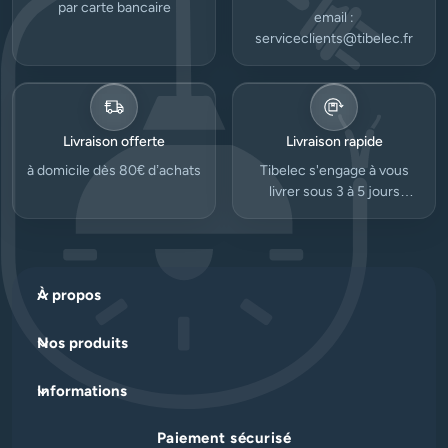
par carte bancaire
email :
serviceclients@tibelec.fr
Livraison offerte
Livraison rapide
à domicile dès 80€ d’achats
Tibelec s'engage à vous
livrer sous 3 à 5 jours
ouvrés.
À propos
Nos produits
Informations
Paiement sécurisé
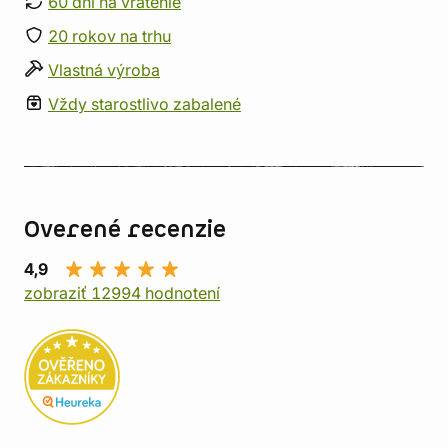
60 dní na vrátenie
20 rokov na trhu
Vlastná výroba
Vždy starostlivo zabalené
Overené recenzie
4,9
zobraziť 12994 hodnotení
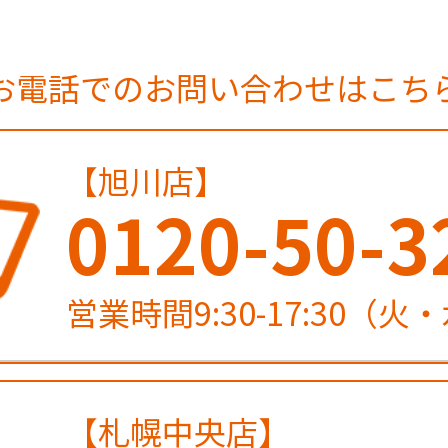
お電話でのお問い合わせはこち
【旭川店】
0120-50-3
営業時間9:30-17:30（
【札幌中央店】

...

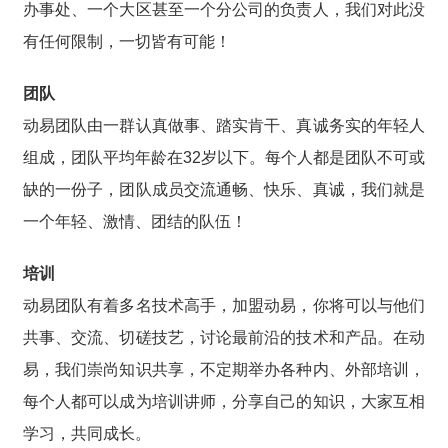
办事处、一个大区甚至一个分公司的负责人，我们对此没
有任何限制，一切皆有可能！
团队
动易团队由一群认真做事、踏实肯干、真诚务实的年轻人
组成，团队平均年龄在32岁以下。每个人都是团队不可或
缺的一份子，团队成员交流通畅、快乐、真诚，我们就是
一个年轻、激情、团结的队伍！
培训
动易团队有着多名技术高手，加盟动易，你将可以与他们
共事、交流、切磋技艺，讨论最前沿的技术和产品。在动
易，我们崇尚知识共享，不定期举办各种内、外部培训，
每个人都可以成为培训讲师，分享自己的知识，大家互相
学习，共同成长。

◆ **Exercise directions**: Which lines above include the word "Livraison"? Pick them out and copy them.

◆ **Answer to the problem**:
Livraison offerte
Livraison rapide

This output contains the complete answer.